Plot multiple volcanic data sets from the FITS (FIeld Time Series) database

In this notebook we will plot data of multiple types from volcano observatory instruments using data from the FITS (FIeld Time Series) database. This notebook assumes that the reader has either read the previous FITS data access and plotting Jupyter Notebook or has a basic understanding of Python. Some of the code from the previous notebook has been brought over in the form of package imports and a function in the first code segment.

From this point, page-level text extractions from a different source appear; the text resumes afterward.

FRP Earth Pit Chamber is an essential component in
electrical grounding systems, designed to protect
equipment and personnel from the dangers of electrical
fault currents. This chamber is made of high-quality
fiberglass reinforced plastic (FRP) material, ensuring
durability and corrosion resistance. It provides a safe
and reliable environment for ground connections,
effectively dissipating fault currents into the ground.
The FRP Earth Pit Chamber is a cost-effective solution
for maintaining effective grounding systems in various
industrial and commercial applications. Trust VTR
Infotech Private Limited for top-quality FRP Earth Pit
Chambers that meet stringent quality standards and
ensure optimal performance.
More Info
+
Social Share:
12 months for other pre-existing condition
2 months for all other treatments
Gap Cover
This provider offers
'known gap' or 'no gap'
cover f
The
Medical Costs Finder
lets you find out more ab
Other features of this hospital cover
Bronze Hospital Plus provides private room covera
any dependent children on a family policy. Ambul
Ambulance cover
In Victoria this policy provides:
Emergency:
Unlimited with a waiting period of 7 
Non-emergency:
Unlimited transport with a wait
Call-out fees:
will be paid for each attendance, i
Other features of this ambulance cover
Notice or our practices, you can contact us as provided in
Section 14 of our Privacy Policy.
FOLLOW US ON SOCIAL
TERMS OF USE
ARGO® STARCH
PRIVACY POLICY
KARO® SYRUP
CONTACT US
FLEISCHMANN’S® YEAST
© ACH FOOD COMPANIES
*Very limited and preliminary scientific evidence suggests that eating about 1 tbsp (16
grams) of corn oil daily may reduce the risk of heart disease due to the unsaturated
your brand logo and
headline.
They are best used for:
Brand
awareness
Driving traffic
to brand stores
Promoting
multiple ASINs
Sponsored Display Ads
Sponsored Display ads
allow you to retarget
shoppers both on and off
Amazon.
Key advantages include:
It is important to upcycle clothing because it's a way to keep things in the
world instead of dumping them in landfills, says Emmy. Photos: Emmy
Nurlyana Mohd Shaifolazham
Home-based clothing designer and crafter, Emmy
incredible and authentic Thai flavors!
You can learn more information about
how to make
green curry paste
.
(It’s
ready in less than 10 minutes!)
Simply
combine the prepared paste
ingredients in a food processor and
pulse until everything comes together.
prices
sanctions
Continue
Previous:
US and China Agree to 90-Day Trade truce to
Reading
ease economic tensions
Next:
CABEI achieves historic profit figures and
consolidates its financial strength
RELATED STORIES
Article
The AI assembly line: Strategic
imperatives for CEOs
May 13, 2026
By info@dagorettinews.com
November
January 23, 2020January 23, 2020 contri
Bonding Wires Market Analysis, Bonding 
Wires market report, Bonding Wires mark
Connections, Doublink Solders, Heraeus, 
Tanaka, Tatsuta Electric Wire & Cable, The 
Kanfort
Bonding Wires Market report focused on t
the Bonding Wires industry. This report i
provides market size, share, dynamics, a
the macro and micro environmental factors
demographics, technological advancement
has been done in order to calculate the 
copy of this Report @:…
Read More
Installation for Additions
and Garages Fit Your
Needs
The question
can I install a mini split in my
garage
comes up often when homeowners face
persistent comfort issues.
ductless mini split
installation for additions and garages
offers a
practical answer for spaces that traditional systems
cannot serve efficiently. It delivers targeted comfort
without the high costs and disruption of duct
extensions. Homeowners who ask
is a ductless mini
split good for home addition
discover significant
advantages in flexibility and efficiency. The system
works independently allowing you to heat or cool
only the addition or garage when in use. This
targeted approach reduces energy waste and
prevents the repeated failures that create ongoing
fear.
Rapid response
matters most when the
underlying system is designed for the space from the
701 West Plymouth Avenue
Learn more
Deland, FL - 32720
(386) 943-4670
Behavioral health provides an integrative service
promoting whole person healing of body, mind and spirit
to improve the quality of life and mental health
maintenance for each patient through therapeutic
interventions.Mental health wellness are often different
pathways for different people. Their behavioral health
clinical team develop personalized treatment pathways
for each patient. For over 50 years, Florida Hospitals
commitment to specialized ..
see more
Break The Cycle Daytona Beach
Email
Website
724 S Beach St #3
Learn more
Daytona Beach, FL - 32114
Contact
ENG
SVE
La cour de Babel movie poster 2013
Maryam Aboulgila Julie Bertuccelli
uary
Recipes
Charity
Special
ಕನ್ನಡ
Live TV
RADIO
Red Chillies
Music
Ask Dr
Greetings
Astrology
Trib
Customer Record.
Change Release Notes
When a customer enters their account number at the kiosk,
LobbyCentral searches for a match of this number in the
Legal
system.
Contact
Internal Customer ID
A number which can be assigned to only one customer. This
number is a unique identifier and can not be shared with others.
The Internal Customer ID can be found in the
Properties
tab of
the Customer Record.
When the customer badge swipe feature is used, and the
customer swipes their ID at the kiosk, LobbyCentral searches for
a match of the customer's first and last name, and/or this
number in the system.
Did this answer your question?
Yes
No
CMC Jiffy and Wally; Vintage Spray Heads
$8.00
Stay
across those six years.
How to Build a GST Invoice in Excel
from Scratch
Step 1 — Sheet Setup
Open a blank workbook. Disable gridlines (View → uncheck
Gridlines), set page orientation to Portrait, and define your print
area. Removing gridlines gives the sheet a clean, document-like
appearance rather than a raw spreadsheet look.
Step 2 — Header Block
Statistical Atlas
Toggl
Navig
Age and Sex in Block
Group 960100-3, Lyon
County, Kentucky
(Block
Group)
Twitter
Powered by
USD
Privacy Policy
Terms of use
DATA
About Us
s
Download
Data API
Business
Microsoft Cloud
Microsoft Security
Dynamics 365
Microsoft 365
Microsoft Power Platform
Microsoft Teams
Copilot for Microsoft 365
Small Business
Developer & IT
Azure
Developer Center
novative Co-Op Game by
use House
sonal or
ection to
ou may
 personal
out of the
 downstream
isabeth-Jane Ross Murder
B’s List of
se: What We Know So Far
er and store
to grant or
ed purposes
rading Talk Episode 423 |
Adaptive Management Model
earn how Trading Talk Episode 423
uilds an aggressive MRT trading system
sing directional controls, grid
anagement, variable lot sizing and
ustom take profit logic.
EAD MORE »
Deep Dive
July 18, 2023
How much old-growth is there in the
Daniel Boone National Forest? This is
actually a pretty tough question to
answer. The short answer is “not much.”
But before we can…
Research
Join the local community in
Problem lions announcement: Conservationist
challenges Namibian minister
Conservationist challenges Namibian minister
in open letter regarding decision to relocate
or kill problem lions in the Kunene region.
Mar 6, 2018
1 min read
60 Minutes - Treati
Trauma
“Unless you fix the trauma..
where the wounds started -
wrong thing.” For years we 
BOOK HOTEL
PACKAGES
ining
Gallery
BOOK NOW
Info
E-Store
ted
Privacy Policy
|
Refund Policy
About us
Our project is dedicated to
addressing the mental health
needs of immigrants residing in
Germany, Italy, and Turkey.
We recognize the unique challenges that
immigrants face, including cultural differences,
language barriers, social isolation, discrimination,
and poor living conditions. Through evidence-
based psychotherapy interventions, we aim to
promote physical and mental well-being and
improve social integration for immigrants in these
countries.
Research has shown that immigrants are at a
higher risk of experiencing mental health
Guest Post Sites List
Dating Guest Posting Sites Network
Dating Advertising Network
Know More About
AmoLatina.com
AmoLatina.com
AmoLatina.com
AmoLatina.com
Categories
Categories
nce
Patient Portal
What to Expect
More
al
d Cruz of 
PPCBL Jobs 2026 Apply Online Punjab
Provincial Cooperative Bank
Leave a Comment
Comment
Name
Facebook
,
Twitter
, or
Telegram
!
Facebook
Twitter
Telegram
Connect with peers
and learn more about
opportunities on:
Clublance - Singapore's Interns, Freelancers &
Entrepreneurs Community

To begin, run the following code segment:


In [1]:
# Import packages

import pandas as pd
import numpy as np
import matplotlib.pyplot as plt

# Define functions

def build_query(site, data_type):
    
    '''
    Take site code and data type and generate a FITS API query for an observations csv file
    '''
    
    # Ensure parameters are in the correct format for use with the FITS API

    site = str.upper(site) # ensure site code is upper case
    
    # Build a FITS API query by combining parameter:value pairs in the query format

    query_suffix = 'siteID=%s&typeID=%s' % (site, data_type)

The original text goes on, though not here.